16/10/2024 - 10:45
Nunca a Rússia disseminou tantas notícias falsas no país europeu, alertam autoridades. Tática está ajudando o Kremlin a impor sua narrativa e a se infiltrar cada vez mais na política local.A Alemanha continua sendo um dos principais alvos da disseminação de desinformação pela Rússia, e as campanhas apoiadas pelo Kremlin continuam crescendo em amplitude e intensidade, alertaram esta semana autoridades de segurança e legisladores alemães.
“Há muito tempo reconhecemos a ameaça da influência estrangeira e da guerra híbrida, especialmente da Rússia, para a Alemanha”, disse o parlamentar Konstantin von Notz, do Partido Verde, que preside o comitê do Bundestag (Parlamento alemão) responsável por supervisionar os serviços secretos do país. “Porém, estamos testemunhando um novo nível de intensidade, e isso é profundamente preocupante.”
Alemanha é vista “como um inimigo” pelo Kremlin
Desde o início da invasão da Ucrânia pela Rússia, em fevereiro de 2022, a Alemanha é um dos mais firmes apoiadores da Ucrânia, e como consequência o Kremlin cada vez mais a considera um país inimigo e a trata como tal, conforme o presidente do Serviço Federal de Inteligência da Alemanha (BND), Bruno Kahl.
Kahl disse que o presidente russo, Vladimir Putin, há muito trava uma guerra híbrida contra os países do Ocidente para criar uma nova ordem mundial, e as agências de serviço secreto da Rússia são “ponta de lança” dessa luta. “Com todos os meios à sua disposição, sem restrições legais e, acima de tudo, sem qualquer problema de consciência.”
“Isso levou a um forte aumento na qualidade dos ataques cibernéticos realizados por agentes estatais russos e seus representantes”, acrescentou Kahl.
E os ataques cibernéticos são apenas um dos métodos usados pela Rússia. O presidente do Departamento Federal para a Proteção da Constituição (BfV), agência de inteligência doméstica da Alemanha, Thomas Haldenwang, alertou sobre “operações de influência” para disseminar desinformação pró-Rússia: esforços coordenados para influenciar a opinião pública que misturam atividades cibernéticas com a disseminação da desinformação.
Ele mencionou, como exemplo, uma campanha recentemente descoberta e chamada de Doppelgänger, ou “Sósia”, na qual conhecidos sites de notícias europeus são clonados e depois preenchidos com notícias falsas com narrativas pró-Rússia. Essas fakes news são difundidas em redes sociais, dando a impressão de que se trata de uma notícia publicada no site verdadeiro.

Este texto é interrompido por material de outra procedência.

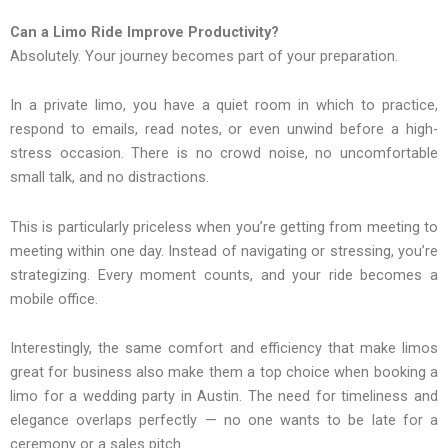
Can a Limo Ride Improve Productivity?
Absolutely. Your journey becomes part of your preparation.
In a private limo, you have a quiet room in which to practice,
respond to emails, read notes, or even unwind before a high-
stress occasion. There is no crowd noise, no uncomfortable
small talk, and no distractions.
This is particularly priceless when you’re getting from meeting to
meeting within one day. Instead of navigating or stressing, you’re
strategizing. Every moment counts, and your ride becomes a
mobile office.
Interestingly, the same comfort and efficiency that make limos
great for business also make them a top choice when booking a
limo for a wedding party in Austin. The need for timeliness and
elegance overlaps perfectly — no one wants to be late for a
ceremony or a sales pitch.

Na Alemanha, por exemplo, foram clonados sites dos jornais Die Welt, Süddeutsche Zeitung e da revista semanal Der Spiegel. A falsificação pode muitas vezes ser reconhecida pela URL. Por exemplo o endereço do site falso da Spiegel não termina em .de.

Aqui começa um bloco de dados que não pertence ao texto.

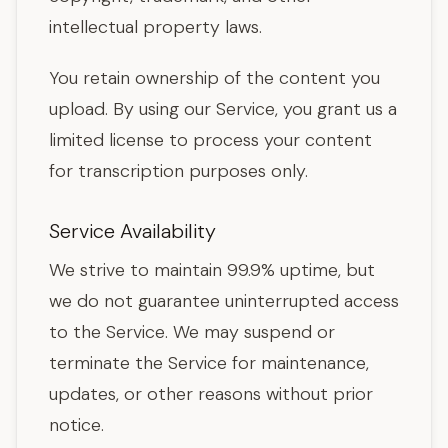
intellectual property laws.
You retain ownership of the content you
upload. By using our Service, you grant us a
limited license to process your content
for transcription purposes only.
Service Availability
We strive to maintain 99.9% uptime, but
we do not guarantee uninterrupted access
to the Service. We may suspend or
terminate the Service for maintenance,
updates, or other reasons without prior
notice.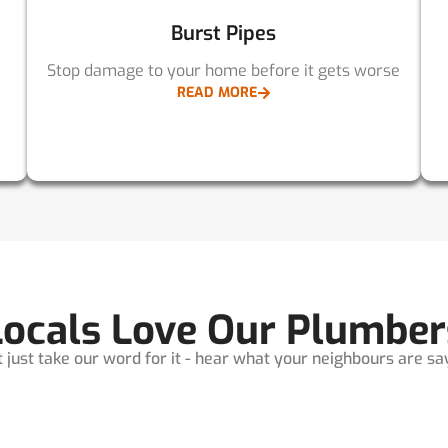
Burst Pipes
Stop damage to your home before it gets worse
READ MORE
Locals Love Our Plumber
t just take our word for it - hear what your neighbours are sayi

Partidos políticos com posições pró-Kremlin
As campanhas de desinformação russas na Alemanha são controladas diretamente pelo Kremlin e têm como um de seus objetivos fortalecer o partido de ultradireita AfD, noticiaram em setembro as emissoras públicas NDR e WDR e o jornal Süddeutsche Zeitung, que citam documentos internos da empresa Social Design Agency (SDA), sediada em Moscou.
A SDA espalha 24 horas por dia narrativas pró-Kremlin nas redes sociais, noticiaram esses veículos da imprensa. Aparentemente isso é feito em estreita coordenação com a administração presidencial subordinada a Putin.
Pesquisadores dizem que a maioria das campanhas de desinformação voltadas para o público alemão tem ao menos um de três objetivos: enfraquecer o apoio à Ucrânia, manchar a imagem da Otan e fortalecer as vozes pró-Rússia dentro da Alemanha.
Uma das principais narrativas é a alegação de que o apoio alemão à Ucrânia é o culpado pela “mais profunda crise econômica e social da história recente”. O objetivo é criar a impressão de que a Alemanha está à beira de um colapso econômico.
“Vemos que essa estratégia está gradualmente atingindo seus objetivos, e o debate público na Alemanha está cada vez mais mudando para uma direção que atende aos interesses do Kremlin”, disse o analista político Felix Kartte, da Fundação Mercator, da Alemanha.
“Dois partidos que representam posições pró-Kremlin, a AfD e a Aliança Sahra Wagenknecht (BSW), estão agora também recebendo atenção significativa da mídia tradicional”, comentou. Ambos foram bem votados nas recentes eleições estaduais no Leste da Alemanha.
Como combater a influência russa
“A Alemanha ainda não conseguiu criar uma estratégia governamental abrangente para identificar, analisar e neutralizar de forma eficaz as campanhas lançadas pela Rússia”, disse Kartte.
Ele enfatizou que essa estratégia precisaria abordar a questão em vários níveis. “Isso incluiria uma melhor regulamentação das plataformas online, o fortalecimento da mídia independente – especialmente do jornalismo local – e uma melhor análise do apoio financeiro de figuras proeminentes pró-Kremlin na Alemanha por parte das agências de segurança e inteligência”, disse.